→ TASK
Shown below are entries with pictures; the line with "først lagånd (2:17-18)." through the line with "About this watch: Junghans" is the span to retype exactly, and the pictures stay out.

→ MATERIAL FOR THE TASK
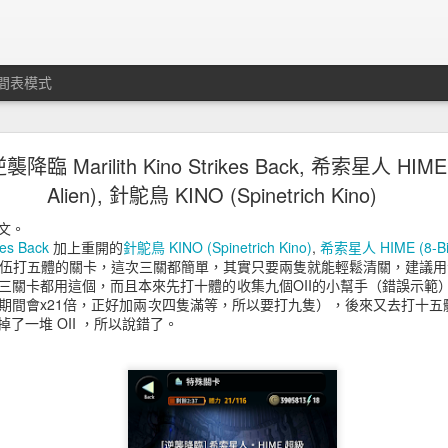
間表模式
降臨 Mechanic Kino Strikes Back, 羽翼獸 HIME (8-Bi
 逆襲降臨 Marilith Kino Strikes Back, 希索星人 HIME (
大海怪 KINO (Kraken Kino)
Alien), 針鴕鳥 KINO (Spinetrich Kino)
no Strikes Back
,
羽翼獸 HIME (8-Bit Orbling)
,
大海怪 KINO (Kraken Ki
文。
kes Back
加上重開的
針鴕鳥 KINO (Spinetrich Kino)
,
希索星人 HIME (8-Bit 
Bit Orbling), 大海怪 KINO (Kraken Kino) 有特別的意義，先說大海怪 K
0的隊伍打五體的關卡，這次三關都簡單，其實只要兩隻就能輕鬆清關，建議
辛苦才能打過，需要無數次接關，在前幾天的 wiki 才把資料補齊就知
三關卡都用這個，而且本來先打十體的收集九個OII的小幫手（錯誤示範
Bit Orbling)直接讓我不想玩了，最多只能打十體力的關卡，十五體的關
期間會x21倍，正好加兩次四隻滿等，所以要打九隻），後來又去打十五體
此不玩這遊戲。網路上的評論是本來是玩遊戲現在是被遊戲玩。
了一堆 OII ，所以說錯了。
獸 HIME (8-Bit Orbling)的難度降低非常多，那時候十五體的關
合版本都比較簡單，事實是五、十、十五體的關卡，新開的是初、中、上，分別
體的關卡卻是中、上、超級，分別是 45, 65, 80 級的關卡，自然比較
k 100 隊伍比週六、日打錢關還好賺。所有十體的會有那個小怪的 OII 版
有版本的 O II 都是 Z 30 級可以賣 13500，但是 O 的版本就不同了。
Strikes Back是艾琳 O II (13500)和 維修機械兵 O (10000)/O II(13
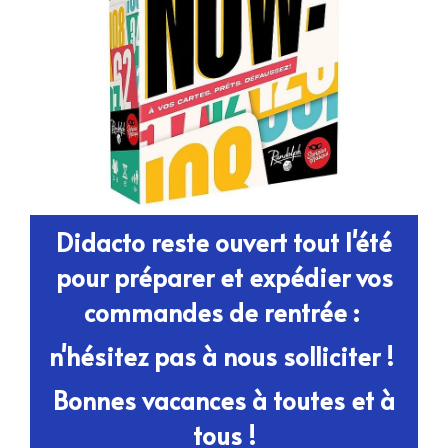
Didacto reste ouvert tout l'été
pour préparer et expédier vos
commandes de rentrée :
n'hésitez pas
à nous solliciter !
Bonnes vacances à toutes et à
tous !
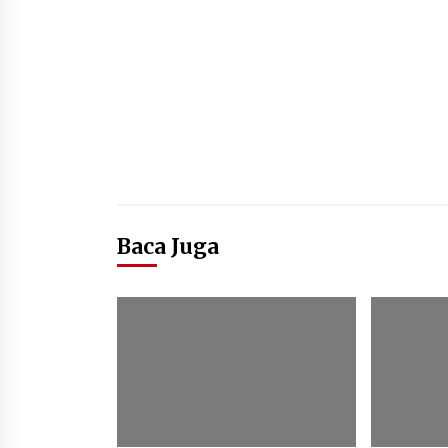
Baca Juga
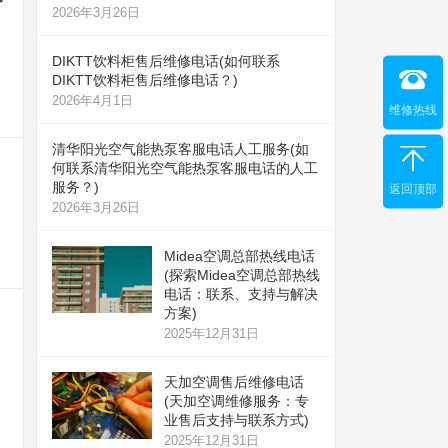
2026年3月26日
DIKTT饮料柜售后维修电话(如何联系
DIKTT饮料柜售后维修电话？)
2026年4月1日
维修热线
清华阳光空气能热泵客服电话人工服务(如
何联系清华阳光空气能热泵客服电话的人工
服务？)
返回顶部
2026年3月26日
Midea空调总部热线电话
(探索Midea空调总部热线
电话：联系、支持与解决
方案)
2025年12月31日
天加空调售后维修电话
(天加空调维修服务：专
业售后支持与联系方式)
2025年12月31日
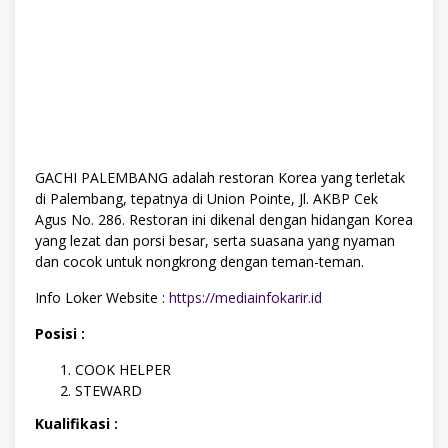
GACHI PALEMBANG adalah restoran Korea yang terletak
di Palembang, tepatnya di Union Pointe, Jl. AKBP Cek
Agus No. 286. Restoran ini dikenal dengan hidangan Korea
yang lezat dan porsi besar, serta suasana yang nyaman
dan cocok untuk nongkrong dengan teman-teman.
Info Loker Website :
https://mediainfokarir.id
Posisi :
COOK HELPER
STEWARD
Kualifikasi :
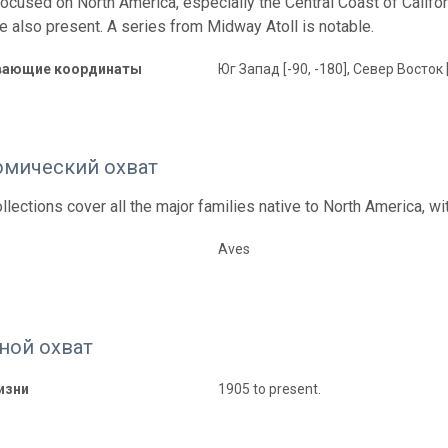
focused on North America, especially the Central Coast of Califo
e also present. A series from Midway Atoll is notable.
вающие координаты
Юг Запад [-90, -180], Север Восток 
омический охват
llections cover all the major families native to North America, w
Aves
ной охват
изни
1905 to present.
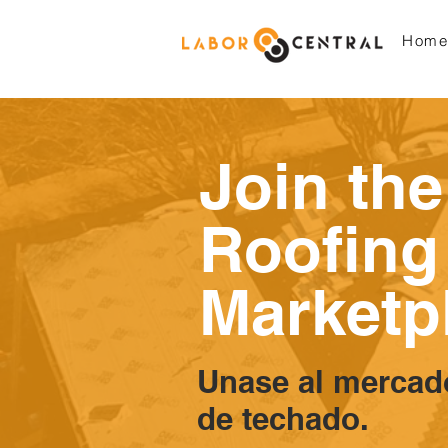
Home
Join the
Roofing
Marketp
Unase al mercad
de techado.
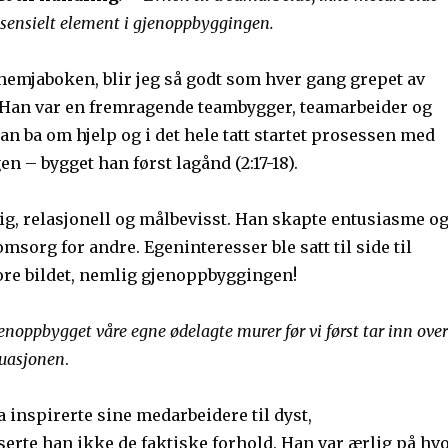
essensielt element i gjenoppbyggingen.
hemjaboken, blir jeg så godt som hver gang grepet av
Han var en fremragende teambygger, teamarbeider og
an ba om hjelp og i det hele tatt startet prosessen med
 – bygget han først lagånd (2:17-18).
ig, relasjonell og målbevisst. Han skapte entusiasme o
msorg for andre. Egeninteresser ble satt til side til
tore bildet, nemlig gjenoppbyggingen!
gjenoppbygget våre egne ødelagte murer før vi først tar inn over
ituasjonen
.
 inspirerte sine medarbeidere til dyst,
te han ikke de faktiske forhold. Han var ærlig på hv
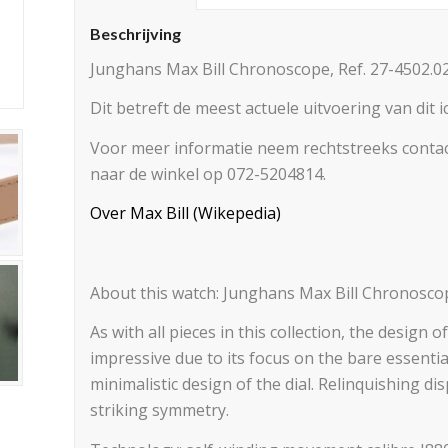
Beschrijving
Junghans Max Bill Chronoscope, Ref. 27-4502.0
Dit betreft de meest actuele uitvoering van dit 
Voor meer informatie neem rechtstreeks contac
naar de winkel op 072-5204814.
Over Max Bill (Wikepedia)
About this watch: Junghans Max Bill Chronoscop
As with all pieces in this collection, the design
impressive due to its focus on the bare essentials
minimalistic design of the dial. Relinquishing di
striking symmetry.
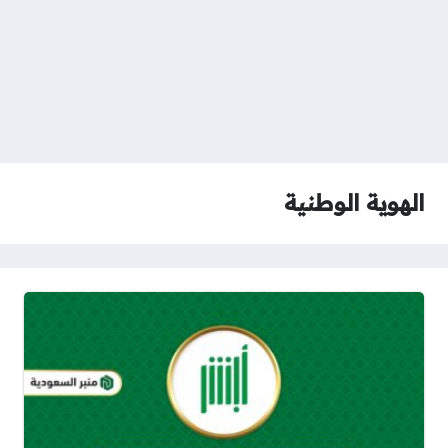
الهوية الوطنية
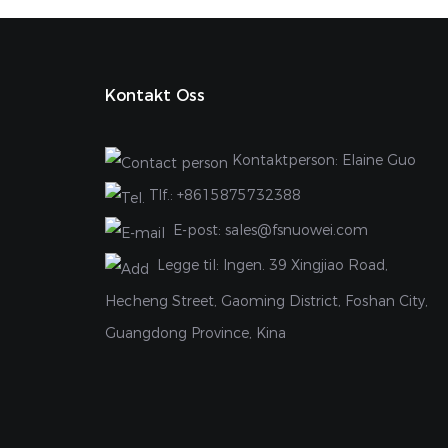
Kontakt Oss
Kontaktperson: Elaine Guo
Tlf.:
+8615875732388
E-post:
sales@fsnuowei.com
Legge til:
Ingen. 39 Xingjiao Road,
Hecheng Street, Gaoming District, Foshan City,
Guangdong Province, Kina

→ RESULT OF THE EXERCISE
 – bygget han først lagånd (2:17-18).
ig, relasjonell og målbevisst. Han skapte entusiasme o
msorg for andre. Egeninteresser ble satt til side til
tore bildet, nemlig gjenoppbyggingen!
gjenoppbygget våre egne ødelagte murer før vi først tar inn over
ituasjonen
.
 inspirerte sine medarbeidere til dyst,
te han ikke de faktiske forhold. Han var ærlig på hv
Beschrijving
Junghans Max Bill Chronoscope, Ref. 27-4502.0
Dit betreft de meest actuele uitvoering van dit 
Voor meer informatie neem rechtstreeks contac
naar de winkel op 072-5204814.
Over Max Bill (Wikepedia)
About this watch: Junghans Max Bill Chronoscop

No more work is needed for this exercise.